[This item was originally posted to The Media Drop]
After reading Lionel Beehner’s article entitled “9,000 Google hits can’t be wrong – or can they?” in the Christian Science Monitor, I can’t help but agree on most of the issues involved. I’ve always thought that Google was the tool of the layman (at least in media terms) to finding out about anything and everything. We know it’s not the perfect tool, but it generally works out. Don’t have Lexis-Nexis at your disposal? Google it. No interns to make some phone calls on your behalf? Google again. You get the picture.
According to Beehner, journalists are following the same trend, using Google “statistics” to create value for the stories they are reporting. Heck, if I were an editor and someone came in to me saying “Look, this article about stale bread is gonna be huge! There are 26,200 references on Google to the topic, as opposed to only 615 for stale crackers!”, and I didn’t know how Google worked, I would probably at least think about it, right? Wrong.
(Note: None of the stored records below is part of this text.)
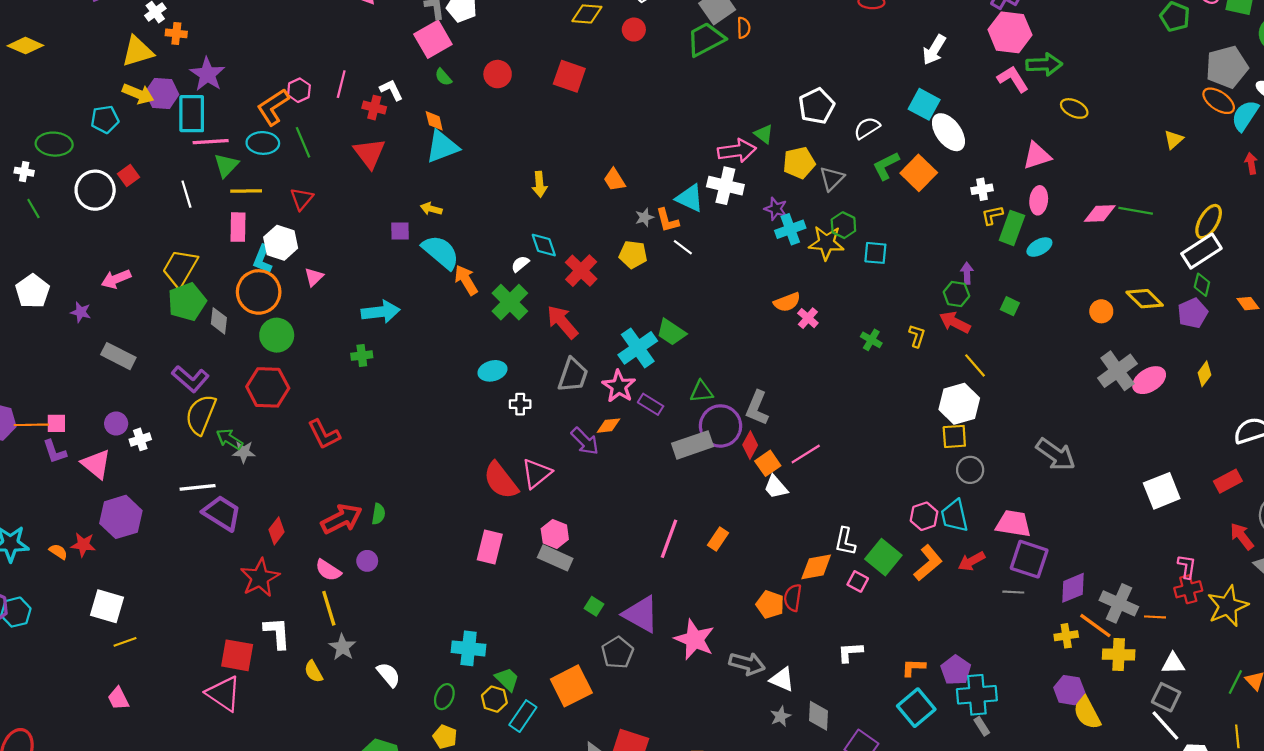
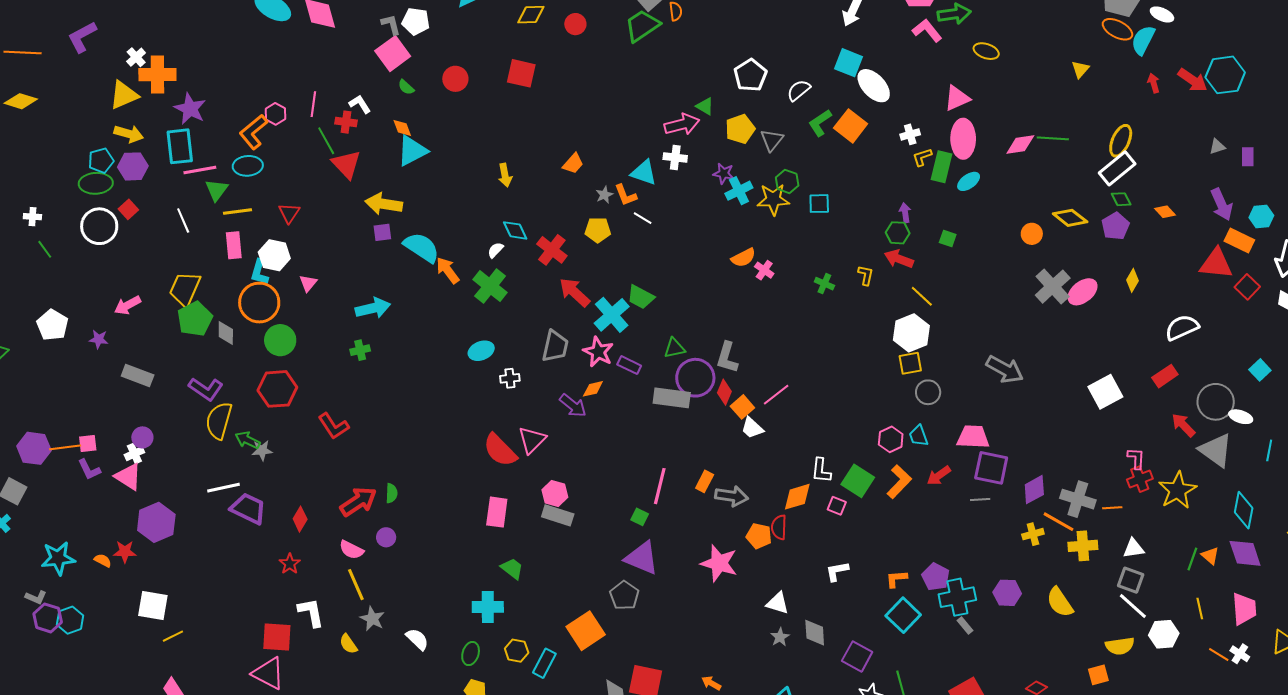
orange cross: (176, 33) -> (157, 75), size x1.8
purple hexagon: (162, 93) -> (133, 166), moved
green line: (303, 142) -> (326, 141), moved
green ellipse: (54, 144) -> (96, 183), moved
orange trapezoid: (614, 180) -> (573, 164), turned -100
white cross: (725, 186) -> (675, 157), size x0.7
pink ellipse: (1039, 200) -> (963, 139), size x1.5
yellow arrow: (431, 209) -> (384, 204), moved, size x1.8
green diamond: (1202, 285) -> (1121, 199), turned -35
red arrow: (562, 322) -> (575, 292), moved
white cross: (140, 439) -> (134, 454), moved
gray rectangle: (693, 445) -> (672, 398), turned 33
cyan trapezoid: (955, 516) -> (919, 436), size x0.7
red star: (260, 578) -> (290, 564), size x0.6
green square: (594, 606) -> (640, 517), moved
pink star: (695, 639) -> (719, 563), moved
gray arrow: (747, 664) -> (732, 496), moved
green trapezoid: (507, 679) -> (512, 569), moved
purple hexagon: (1069, 690) -> (1007, 593), moved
If every single mention of something is caught on Google, and it’s someone’s name, like Britney Spears, or Pamela Anderson, we should be wary. Not only to people use things like this unscrupulously to lure readers to their sites, but some totally unrelated sites put terms in their “meta tags”, or part of the HTML coding that makes up their web pages. You can skew things all you want – create 500 pages that link to a particular site, and you instantly create value to the algorithms that make up Google’s brain – among other search sites. I love Google as much as the next person – I use it 99% of the time I’m looking for things on the Internet. But it’s not a perfect science, and unfortunately, it seems to be something that so many people have bought into that they consider it their perfect research buddy.